* _WORK REQUIRED_
Transcribe exactly the lines from the one containing "Here is an image. I" through the last line of the listing below, inclusive, and nothing beyond them.
** GIVEN DATA follows **
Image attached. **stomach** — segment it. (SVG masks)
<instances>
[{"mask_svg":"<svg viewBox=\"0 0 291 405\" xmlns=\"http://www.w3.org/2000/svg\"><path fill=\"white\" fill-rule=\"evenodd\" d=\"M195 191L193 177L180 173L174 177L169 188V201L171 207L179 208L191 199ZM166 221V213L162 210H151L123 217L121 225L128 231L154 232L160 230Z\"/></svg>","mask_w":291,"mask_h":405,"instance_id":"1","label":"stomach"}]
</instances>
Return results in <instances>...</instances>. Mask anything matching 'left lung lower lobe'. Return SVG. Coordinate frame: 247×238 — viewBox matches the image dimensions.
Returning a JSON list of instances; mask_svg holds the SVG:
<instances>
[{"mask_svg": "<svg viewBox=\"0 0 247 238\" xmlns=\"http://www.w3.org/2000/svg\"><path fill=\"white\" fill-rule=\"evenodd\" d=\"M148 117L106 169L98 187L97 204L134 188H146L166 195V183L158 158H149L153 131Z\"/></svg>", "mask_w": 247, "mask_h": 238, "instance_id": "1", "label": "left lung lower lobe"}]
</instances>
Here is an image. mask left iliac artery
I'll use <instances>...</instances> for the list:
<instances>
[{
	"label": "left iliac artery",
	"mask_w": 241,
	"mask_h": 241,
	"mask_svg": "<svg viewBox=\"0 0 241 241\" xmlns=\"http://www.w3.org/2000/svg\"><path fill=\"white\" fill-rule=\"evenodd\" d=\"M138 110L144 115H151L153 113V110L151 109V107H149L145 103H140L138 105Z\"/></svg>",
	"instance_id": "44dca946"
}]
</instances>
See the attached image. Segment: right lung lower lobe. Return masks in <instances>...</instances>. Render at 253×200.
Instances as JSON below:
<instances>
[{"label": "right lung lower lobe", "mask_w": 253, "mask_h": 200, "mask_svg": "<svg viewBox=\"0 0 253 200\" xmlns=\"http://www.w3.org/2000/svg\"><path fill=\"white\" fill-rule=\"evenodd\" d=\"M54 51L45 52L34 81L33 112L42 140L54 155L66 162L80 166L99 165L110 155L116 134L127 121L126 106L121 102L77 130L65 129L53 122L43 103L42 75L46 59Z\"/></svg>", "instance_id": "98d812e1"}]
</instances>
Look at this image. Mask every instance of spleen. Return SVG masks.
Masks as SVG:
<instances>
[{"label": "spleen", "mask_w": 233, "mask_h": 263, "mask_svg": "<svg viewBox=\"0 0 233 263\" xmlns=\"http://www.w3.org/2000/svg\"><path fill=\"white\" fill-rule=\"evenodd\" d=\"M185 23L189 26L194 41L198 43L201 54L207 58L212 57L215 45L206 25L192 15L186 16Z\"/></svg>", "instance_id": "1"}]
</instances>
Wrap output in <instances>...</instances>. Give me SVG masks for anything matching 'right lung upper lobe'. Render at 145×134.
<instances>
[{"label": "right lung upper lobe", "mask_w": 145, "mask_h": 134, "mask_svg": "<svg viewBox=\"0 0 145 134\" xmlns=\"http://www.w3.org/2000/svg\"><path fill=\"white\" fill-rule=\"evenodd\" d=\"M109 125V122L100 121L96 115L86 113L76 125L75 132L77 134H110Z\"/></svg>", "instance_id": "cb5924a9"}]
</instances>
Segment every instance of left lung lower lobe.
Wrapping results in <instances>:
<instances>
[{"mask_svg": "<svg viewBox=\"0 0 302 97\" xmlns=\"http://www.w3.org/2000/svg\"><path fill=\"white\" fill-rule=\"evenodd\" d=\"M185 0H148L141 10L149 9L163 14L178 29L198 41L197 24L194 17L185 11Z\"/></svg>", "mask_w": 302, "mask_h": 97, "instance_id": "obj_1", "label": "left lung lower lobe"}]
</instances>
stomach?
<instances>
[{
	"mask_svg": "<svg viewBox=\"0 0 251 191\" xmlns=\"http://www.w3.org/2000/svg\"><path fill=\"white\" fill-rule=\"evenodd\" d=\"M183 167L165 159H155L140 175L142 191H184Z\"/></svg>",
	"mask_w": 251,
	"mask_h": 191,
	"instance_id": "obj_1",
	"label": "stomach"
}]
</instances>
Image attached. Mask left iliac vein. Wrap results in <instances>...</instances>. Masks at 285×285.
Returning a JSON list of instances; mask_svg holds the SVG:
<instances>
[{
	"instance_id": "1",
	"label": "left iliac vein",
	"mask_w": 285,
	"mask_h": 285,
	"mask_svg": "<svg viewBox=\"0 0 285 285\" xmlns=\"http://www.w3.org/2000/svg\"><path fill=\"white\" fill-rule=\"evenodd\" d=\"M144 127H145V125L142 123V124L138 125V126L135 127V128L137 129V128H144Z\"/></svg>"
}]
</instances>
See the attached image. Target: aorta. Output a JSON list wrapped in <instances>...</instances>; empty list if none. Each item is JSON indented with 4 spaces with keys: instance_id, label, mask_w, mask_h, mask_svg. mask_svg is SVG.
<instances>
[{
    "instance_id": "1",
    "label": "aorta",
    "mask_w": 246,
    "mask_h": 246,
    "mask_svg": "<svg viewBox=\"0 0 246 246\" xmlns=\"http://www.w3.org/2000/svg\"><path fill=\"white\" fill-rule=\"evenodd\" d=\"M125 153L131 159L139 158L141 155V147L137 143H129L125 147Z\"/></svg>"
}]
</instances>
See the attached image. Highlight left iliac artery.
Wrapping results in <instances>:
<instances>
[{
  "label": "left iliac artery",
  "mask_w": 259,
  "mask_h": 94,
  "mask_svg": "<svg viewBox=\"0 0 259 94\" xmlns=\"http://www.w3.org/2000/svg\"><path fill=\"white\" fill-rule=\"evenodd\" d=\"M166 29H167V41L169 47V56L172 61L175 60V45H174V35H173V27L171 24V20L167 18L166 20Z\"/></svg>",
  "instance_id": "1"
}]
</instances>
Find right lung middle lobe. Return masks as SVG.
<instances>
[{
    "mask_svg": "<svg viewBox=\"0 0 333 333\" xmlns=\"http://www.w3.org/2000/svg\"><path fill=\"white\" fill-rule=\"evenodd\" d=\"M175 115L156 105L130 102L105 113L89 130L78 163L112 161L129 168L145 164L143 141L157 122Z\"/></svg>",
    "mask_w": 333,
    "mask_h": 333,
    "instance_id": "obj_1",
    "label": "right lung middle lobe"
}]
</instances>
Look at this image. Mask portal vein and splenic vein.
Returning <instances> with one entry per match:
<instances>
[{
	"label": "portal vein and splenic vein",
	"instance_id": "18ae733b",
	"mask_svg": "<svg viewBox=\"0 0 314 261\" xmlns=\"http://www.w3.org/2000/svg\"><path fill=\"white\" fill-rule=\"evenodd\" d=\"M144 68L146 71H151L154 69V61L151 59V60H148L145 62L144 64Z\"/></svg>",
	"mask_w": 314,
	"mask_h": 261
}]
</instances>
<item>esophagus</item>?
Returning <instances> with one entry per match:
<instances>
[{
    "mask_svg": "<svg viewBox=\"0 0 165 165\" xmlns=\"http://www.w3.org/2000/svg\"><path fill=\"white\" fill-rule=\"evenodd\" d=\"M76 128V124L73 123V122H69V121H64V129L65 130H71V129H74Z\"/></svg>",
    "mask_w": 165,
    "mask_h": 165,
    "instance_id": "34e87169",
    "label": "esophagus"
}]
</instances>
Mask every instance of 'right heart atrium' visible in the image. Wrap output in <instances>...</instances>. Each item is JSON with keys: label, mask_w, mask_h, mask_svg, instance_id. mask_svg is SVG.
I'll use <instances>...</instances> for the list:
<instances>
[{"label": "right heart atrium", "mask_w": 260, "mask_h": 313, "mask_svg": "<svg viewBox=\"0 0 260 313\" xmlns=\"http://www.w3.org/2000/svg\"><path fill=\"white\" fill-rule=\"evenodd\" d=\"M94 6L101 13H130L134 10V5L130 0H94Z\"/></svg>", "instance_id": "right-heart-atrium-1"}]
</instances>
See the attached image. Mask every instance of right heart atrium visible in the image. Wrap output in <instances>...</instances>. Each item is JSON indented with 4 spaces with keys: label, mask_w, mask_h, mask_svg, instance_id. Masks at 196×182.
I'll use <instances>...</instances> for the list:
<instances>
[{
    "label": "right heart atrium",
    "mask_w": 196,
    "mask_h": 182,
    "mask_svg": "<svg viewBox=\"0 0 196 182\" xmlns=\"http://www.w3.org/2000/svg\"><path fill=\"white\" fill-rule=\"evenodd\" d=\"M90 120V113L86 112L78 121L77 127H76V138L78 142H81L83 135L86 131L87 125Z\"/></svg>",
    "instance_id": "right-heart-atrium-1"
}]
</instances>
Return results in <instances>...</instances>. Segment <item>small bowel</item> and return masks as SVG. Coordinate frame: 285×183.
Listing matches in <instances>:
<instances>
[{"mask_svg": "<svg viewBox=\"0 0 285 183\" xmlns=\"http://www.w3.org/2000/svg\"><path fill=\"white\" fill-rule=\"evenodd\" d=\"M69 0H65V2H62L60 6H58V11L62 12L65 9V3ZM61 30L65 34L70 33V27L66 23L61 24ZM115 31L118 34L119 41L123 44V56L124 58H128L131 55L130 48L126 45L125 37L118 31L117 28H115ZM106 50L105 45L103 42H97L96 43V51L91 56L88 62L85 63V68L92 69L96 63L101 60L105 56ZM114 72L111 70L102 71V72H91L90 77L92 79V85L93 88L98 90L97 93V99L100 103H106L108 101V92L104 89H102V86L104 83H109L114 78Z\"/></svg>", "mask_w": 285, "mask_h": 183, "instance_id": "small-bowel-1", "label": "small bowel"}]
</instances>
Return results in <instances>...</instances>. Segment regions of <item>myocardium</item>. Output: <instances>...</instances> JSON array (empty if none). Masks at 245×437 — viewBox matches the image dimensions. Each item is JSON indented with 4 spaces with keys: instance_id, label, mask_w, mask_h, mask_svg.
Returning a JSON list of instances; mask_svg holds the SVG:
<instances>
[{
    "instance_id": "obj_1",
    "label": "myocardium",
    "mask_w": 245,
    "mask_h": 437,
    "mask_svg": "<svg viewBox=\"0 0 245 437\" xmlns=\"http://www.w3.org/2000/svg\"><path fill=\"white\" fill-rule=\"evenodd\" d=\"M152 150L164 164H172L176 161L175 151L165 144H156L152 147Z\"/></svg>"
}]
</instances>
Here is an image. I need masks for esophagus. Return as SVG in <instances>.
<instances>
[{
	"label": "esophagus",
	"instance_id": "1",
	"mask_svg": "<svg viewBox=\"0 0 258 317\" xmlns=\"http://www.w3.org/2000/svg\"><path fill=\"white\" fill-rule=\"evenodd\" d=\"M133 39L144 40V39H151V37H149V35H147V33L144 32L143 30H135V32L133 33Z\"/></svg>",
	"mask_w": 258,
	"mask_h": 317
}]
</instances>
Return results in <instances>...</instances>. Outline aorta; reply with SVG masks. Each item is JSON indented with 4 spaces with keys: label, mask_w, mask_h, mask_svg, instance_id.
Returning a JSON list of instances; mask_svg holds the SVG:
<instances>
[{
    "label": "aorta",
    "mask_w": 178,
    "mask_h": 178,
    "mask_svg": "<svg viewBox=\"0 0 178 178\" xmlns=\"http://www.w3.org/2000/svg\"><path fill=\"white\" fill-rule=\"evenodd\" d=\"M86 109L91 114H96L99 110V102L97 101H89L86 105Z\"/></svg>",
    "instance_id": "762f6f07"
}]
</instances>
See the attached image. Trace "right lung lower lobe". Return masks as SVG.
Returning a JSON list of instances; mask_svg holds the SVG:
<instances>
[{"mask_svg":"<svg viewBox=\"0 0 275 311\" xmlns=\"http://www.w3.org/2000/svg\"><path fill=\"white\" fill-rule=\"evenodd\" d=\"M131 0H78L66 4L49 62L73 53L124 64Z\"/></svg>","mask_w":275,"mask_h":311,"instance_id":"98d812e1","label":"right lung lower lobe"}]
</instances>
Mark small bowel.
** End of GIVEN DATA **
* _WRITTEN SOLUTION_
Here is an image. I need masks for esophagus. Return as SVG in <instances>.
<instances>
[{
	"label": "esophagus",
	"instance_id": "1",
	"mask_svg": "<svg viewBox=\"0 0 258 317\" xmlns=\"http://www.w3.org/2000/svg\"><path fill=\"white\" fill-rule=\"evenodd\" d=\"M133 39L144 40V39H151V37H149V35H147V33L144 32L143 30H135V32L133 33Z\"/></svg>",
	"mask_w": 258,
	"mask_h": 317
}]
</instances>
Return results in <instances>...</instances>. Outline aorta; reply with SVG masks. Each item is JSON indented with 4 spaces with keys: label, mask_w, mask_h, mask_svg, instance_id.
Returning a JSON list of instances; mask_svg holds the SVG:
<instances>
[{
    "label": "aorta",
    "mask_w": 178,
    "mask_h": 178,
    "mask_svg": "<svg viewBox=\"0 0 178 178\" xmlns=\"http://www.w3.org/2000/svg\"><path fill=\"white\" fill-rule=\"evenodd\" d=\"M86 109L91 114H96L99 110V102L97 101H89L86 105Z\"/></svg>",
    "instance_id": "762f6f07"
}]
</instances>
See the attached image. Trace "right lung lower lobe". Return masks as SVG.
Returning a JSON list of instances; mask_svg holds the SVG:
<instances>
[{"mask_svg":"<svg viewBox=\"0 0 275 311\" xmlns=\"http://www.w3.org/2000/svg\"><path fill=\"white\" fill-rule=\"evenodd\" d=\"M131 0H78L66 4L49 62L73 53L124 64Z\"/></svg>","mask_w":275,"mask_h":311,"instance_id":"98d812e1","label":"right lung lower lobe"}]
</instances>
Mark small bowel.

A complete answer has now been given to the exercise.